Первая полка – идеологическая. Здесь лежат такие «тайные шедевры» старого советского кино, как «Строгий юноша», снятый режиссером Абрамом Роомом в 1935 году. Это был «советский несоветский фильм», в котором клише соцреализма утрированы до полной неузнаваемости, и власти справедливо увидели в этом интеллектуальную насмешку. Другим этапным фильмом на идеологической полке стал «Тугой узел» Михаила Швейцера: критика колхозных порядков оказалась в нем слишком острой для самого начала хрущевской оттепели. На этой же полке – «Застава Ильича» Марлена Хуциева (слишком педалирован конфликт поколений), «История Аси Клячиной» Андрея Кончаловского (без прикрас показана жизнь русской деревни), «Пловец» Ираклия Квирикадзе (вырезаны сцены, связанные со сталинским культом), «Долгая счастливая жизнь» Геннадия Шпаликова (пессимистическое изображение жизни советских трудящихся). Где-то рядом пылились ранние картины Киры Муратовой, «Три дня Виктора Чернышёва» и «Иванов катер» Марка Осепьяна – фильмы с повышенной мерой реализма, который никак не вписывался в рамки «социалистического».

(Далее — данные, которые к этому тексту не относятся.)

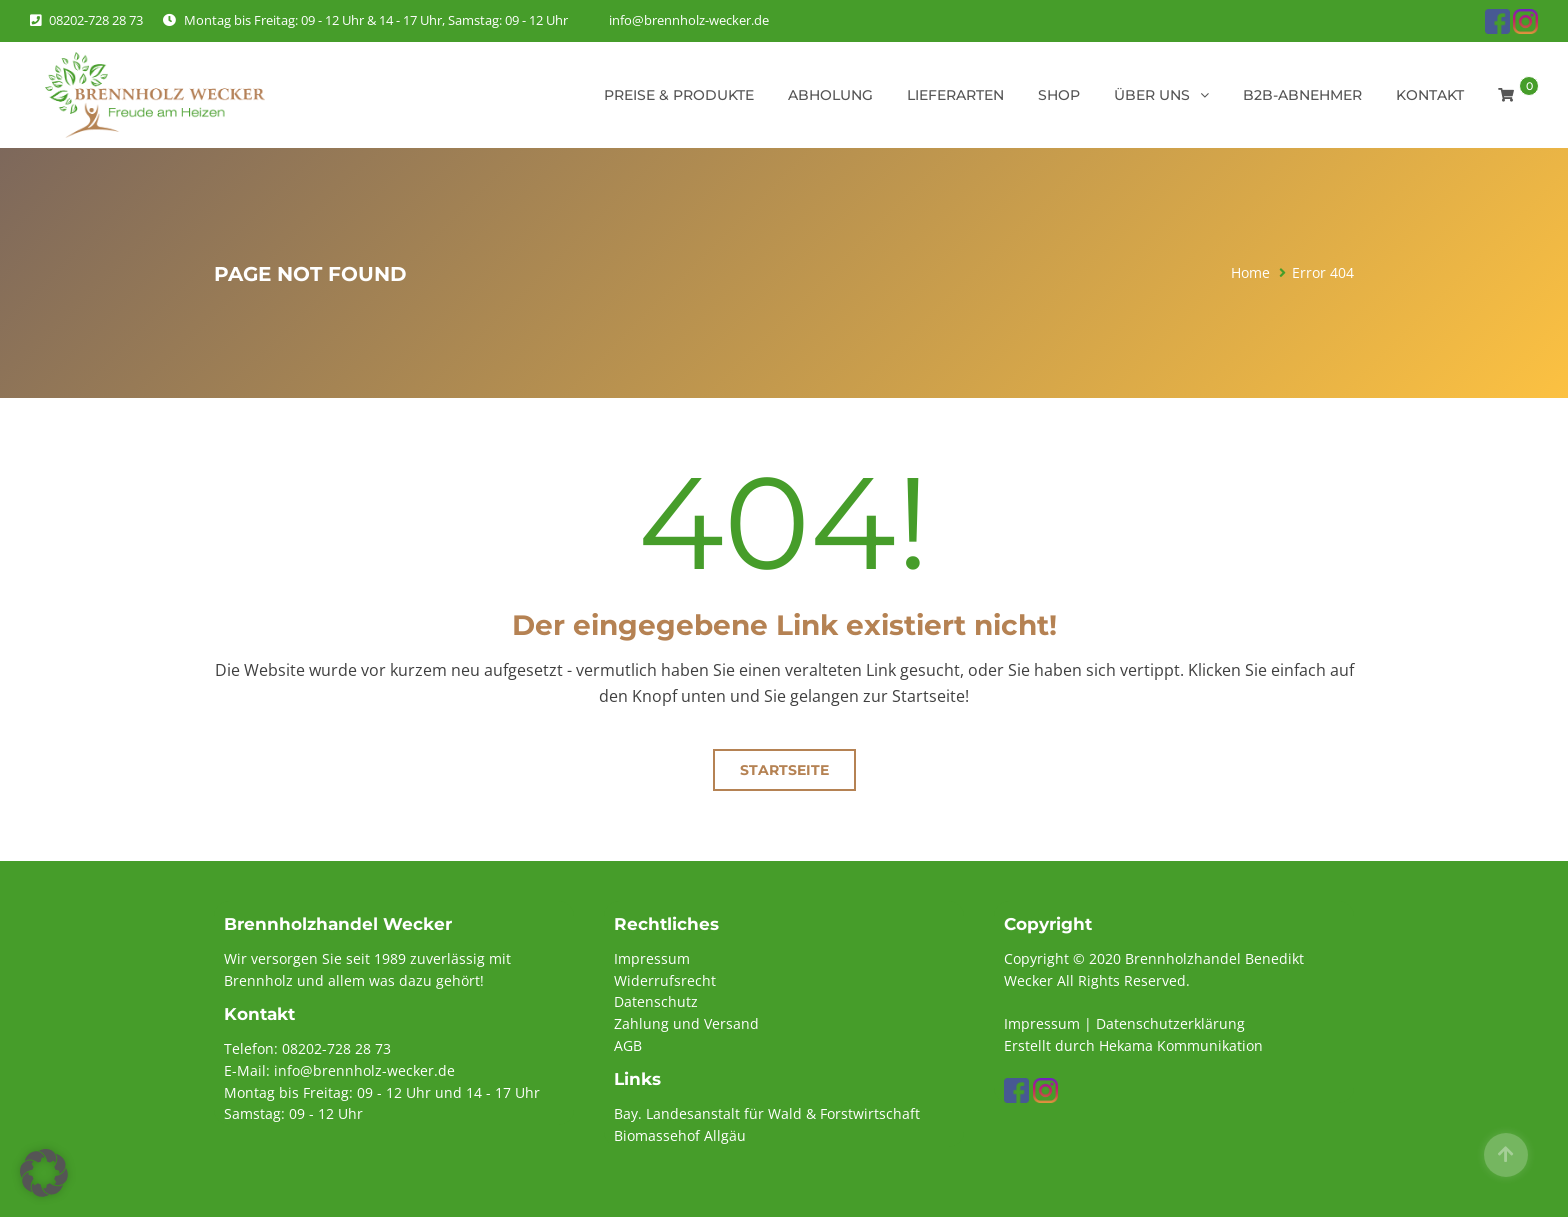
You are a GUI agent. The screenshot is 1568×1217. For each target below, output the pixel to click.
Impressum (652, 958)
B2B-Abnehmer (1302, 95)
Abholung (830, 95)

Вторая полка – эстетическая. Художников наказывали за «формализм», за подражание западным течениям. Элементарное непонимание сложного, метафорического художественного языка – врожденное свойство советского чиновника. А если чиновник чего-то не понимал, в его натуре было тут же заподозрить, что за непонятной формой скрыт какой-то идеологический подвох. Так среди опальных оказались эстетские, проникнутые мистицизмом и живописным символизмом фильмы Сергея Параджанова или поэтические монтажные хроники Артура Пелешяна. Из других эстетических направлений советские цензоры со времен 1920-х годов органически не любили эксцентрику: по этой причине были запрещены «Лес» Владимира Мотыля и «Интервенция» Геннадия Полоки.

Третья полка – моральная. Она возникла в 1960-е годы. Ее делили в так называемом моральном спецхране Госфильмофонда «Молчание» Бергмана и «Дневная красавица» Бунюэля, однако это были лишь копии, да и то часто нелегальные. Хуже, чем зарубежным, было пылившимся там же оригиналам (негативам) советских фильмов, уличенных в аморализме и эротомании, – таким как «Осень» Андрея Смирнова; правда, картина была выпущена в прокат, но мизерным тиражом, и потом надолго заперта в хранилище.

Четвертая полка – ведомственная. Нередко в судьбу фильмов, особенно документальных, вмешивались заинтересованные ведомства – от Министерств обороны и атомной энергетики до Министерства сельского хозяйства. Последнее препятствовало даже судьбе скромной деревенской мелодрамы «Только три ночи» Георгия Егиазарова. А министр обороны всячески травил Григория Чухрая за фильм «Трясина» – о судьбе военного дезертира и его матери. Во всех этих случаях ведомства действовали по принципу «телефонного права» и никаких документов о своем вмешательстве (в отличие от официальных запретов Госкино) не оставляли.

Пятая полка – национальная. В республиках (кроме Грузии) художники стонали от двойной цензуры: помимо директив из центра, их жизнь отравляли идеологические бесчинства местных властей, которые тщились быть святее папы римского. Самым страшным жупелом был «национализм». В Казахстане закрыли исторический эпос Булата Мансурова «Тризна». Были запрещены два фильма зарождающегося украинского «поэтического кино» – «Родник для жаждущих» Юрия Ильенко и «Входящая в море» Леонида Осыки. Картина «Безумие» эстонца Калье Кийска подверглась нападкам за подражание экзистенциализму. Цензура прошлась и по работам какой-то совсем не советской «литовской школы».

Шестая полка – персональная. Прежде всего речь тут идет об авторах, уехавших за рубеж: автоматически на полку попали фильмы писателей-сценаристов Александра Галича и Василия Аксёнова, режиссеров Бориса Фрумина, Михаила Калика и Михаила Богина, не говоря уж о Тарковском и Иоселиани. Но и те непокорные нонконформисты, что еще оставались в стране, тоже попадали в черный список и выдавливались из профессии. Как заметила Ирина Рубанова, каждому из неугодных творцов был отпущен свой индивидуальный вариант отлучения от кинематографа. Брошенному в тюрьму Параджанову – классический лагерный, Сокурову и Аскольдову – «авангардистский» и кафкианский: они были, но делался вид, что нет ни их, ни их фильмов.